* _BRIEF_
The records that follow must be transcribed exactly, each one in full.

* _RECORDS FOR THE EXERCISE_
........

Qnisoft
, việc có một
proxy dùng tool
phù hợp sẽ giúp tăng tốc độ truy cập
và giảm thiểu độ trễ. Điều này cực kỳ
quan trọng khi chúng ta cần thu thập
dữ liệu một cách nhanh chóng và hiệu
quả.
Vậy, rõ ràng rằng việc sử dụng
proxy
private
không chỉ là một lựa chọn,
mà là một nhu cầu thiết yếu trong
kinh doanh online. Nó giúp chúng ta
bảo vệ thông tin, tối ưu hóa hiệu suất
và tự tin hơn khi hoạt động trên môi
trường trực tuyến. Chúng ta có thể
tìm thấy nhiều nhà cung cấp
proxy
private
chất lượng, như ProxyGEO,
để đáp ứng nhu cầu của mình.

........

* _RESPONSE_
Qnisoft
, việc có một
proxy dùng tool
phù hợp sẽ giúp tăng tốc độ truy cập
và giảm thiểu độ trễ. Điều này cực kỳ
quan trọng khi chúng ta cần thu thập
dữ liệu một cách nhanh chóng và hiệu
quả.
Vậy, rõ ràng rằng việc sử dụng
proxy
private
không chỉ là một lựa chọn,
mà là một nhu cầu thiết yếu trong
kinh doanh online. Nó giúp chúng ta
bảo vệ thông tin, tối ưu hóa hiệu suất
và tự tin hơn khi hoạt động trên môi
trường trực tuyến. Chúng ta có thể
tìm thấy nhiều nhà cung cấp
proxy
private
chất lượng, như ProxyGEO,
để đáp ứng nhu cầu của mình.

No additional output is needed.